Medina Dixon

Personal information
- Born: November 2, 1962 Boston, Massachusetts, U.S.
- Died: November 8, 2021 (aged 59)

Career information
- College: South Carolina (1981–1982) Old Dominion (1982–1985)

Career highlights
- NCAA champion (1985);

= Medina Dixon =

American basketball player (1962–2021)

Medina Dixon (November 2, 1962 – November 8, 2021) was an American basketball player born in Boston, Massachusetts. She was a member of the United States women's national basketball team during the late 1980s and the early 1990s, collecting three medals during her international career. Dixon originally signed and played the 1981–82 season with South Carolina Gamecocks women's basketball. She then transferred to Old Dominion University where she played for three seasons, leading them to a national championship in their 1984–85 season. Her number was retired by the team in 2011. After her college career, she played professionally for overseas teams, including in Japan, where she played for six years, and then in Russia.

==College statistics==
Sources:

| Year | Team | GP | Points | FG% | FT% | RPG | APG | BPG | PPG |
|---|---|---|---|---|---|---|---|---|---|
| 1981–82 | South Carolina | 15 | 243 | 44.6% | 61.1% | 8.3 | 1.4 | 0.7 | 16.2 |
| 1982–83 | Old Dominion | 34 | 565 | 50.4% | 67.6% | 7.7 | 4.3 | 0.6 | 16.6 |
| 1983–84 | Old Dominion | 29 | 602 | 55.1% | 78.7% | 10.3 | 4.5 | 0.7 | 20.8 |
| 1984–85 | Old Dominion | 34 | 558 | 48.1% | 70.8% | 8.5 | 3.5 | 0.7 | 16.4 |
| Career |  | 113 | 1968 | 49.4% | 71.0% | 8.7 | 3.7 | 0.7 | 17.4 |

==USA Basketball==
Dixon represented the US at the World Championships held in Kuala Lumpur, Malaysia in July 1990. The team won all eight games, earning the gold medal. Dixon scored 8.3 points per game and had 15 assists, second highest on the team.

Dixon again played with the USA team at the 1991 Pan American Games. The team finished with a record of 4–2, but managed to win the bronze medal. The USA team lost a three-point game to Brazil, then responded with wins over Argentina and Cuba, earning a spot in the medal round. The next game was a rematch against Cuba, and this time the team from Cuba won a five-point game. The USA beat Canada easily to win the bronze. Dixon averaged 7.8 points per game.

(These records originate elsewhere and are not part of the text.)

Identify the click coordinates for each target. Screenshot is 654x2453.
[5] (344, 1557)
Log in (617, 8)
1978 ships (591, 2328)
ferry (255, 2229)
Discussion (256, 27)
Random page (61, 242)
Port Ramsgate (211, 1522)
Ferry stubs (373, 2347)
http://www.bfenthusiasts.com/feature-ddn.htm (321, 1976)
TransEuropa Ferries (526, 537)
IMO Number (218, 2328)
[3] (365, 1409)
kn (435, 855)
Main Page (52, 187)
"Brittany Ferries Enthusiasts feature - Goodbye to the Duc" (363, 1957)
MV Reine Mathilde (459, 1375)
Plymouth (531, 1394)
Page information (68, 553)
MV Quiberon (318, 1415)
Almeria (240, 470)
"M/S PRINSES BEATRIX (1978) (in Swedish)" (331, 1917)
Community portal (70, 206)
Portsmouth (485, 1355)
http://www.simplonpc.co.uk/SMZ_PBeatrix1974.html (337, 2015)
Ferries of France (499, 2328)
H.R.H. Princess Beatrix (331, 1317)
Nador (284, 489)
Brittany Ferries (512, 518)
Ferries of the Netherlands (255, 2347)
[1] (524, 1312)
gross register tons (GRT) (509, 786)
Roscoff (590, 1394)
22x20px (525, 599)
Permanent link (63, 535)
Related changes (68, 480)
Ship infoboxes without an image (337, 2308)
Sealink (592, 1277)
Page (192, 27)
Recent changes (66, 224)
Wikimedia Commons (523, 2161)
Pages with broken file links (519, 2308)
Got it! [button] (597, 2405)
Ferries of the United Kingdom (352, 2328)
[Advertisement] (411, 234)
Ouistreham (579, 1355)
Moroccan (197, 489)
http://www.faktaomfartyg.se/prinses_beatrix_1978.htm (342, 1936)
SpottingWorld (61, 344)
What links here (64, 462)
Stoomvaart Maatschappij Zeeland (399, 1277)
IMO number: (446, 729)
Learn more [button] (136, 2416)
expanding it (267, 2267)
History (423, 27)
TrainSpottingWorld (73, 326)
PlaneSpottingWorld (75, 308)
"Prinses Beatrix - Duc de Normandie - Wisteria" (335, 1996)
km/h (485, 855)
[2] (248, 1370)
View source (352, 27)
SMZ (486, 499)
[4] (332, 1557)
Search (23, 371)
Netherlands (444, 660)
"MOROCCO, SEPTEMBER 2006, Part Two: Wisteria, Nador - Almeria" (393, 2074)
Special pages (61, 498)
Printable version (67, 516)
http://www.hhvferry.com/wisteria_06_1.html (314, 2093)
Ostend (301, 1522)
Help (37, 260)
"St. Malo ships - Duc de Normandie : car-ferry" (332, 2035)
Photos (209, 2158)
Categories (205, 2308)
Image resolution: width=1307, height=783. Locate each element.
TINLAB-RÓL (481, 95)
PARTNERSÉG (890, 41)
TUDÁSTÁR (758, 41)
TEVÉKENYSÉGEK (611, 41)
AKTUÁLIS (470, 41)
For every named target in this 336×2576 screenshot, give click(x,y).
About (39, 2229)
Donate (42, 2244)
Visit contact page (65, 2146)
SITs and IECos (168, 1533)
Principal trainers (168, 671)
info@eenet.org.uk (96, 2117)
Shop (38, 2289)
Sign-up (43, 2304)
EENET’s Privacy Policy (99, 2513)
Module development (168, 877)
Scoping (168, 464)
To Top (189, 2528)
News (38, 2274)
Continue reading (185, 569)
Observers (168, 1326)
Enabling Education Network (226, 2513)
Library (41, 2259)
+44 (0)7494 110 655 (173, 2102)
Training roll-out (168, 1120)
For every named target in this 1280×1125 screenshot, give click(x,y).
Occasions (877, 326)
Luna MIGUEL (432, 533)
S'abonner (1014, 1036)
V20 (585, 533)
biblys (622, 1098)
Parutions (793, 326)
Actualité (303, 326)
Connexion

At the 1992 Olympic games in Barcelona, Spain, Dixon was the leading scorer of the USA team with 15.8 points per game. Dixon led the team in scoring against China, which set up a medal round game against the Unified Team and fell, 79–73, even though Dixon set a USA team single scoring record with 28 points. The USA team then faced Cuba for the bronze medal. The game was tied at halftime, and Cuba had a small lead midway through the second half, but the USA went on a run to retake the lead, and finished with an 88–74 victory and the bronze medal.

On November 8, 2021, Dixon died from pancreatic cancer.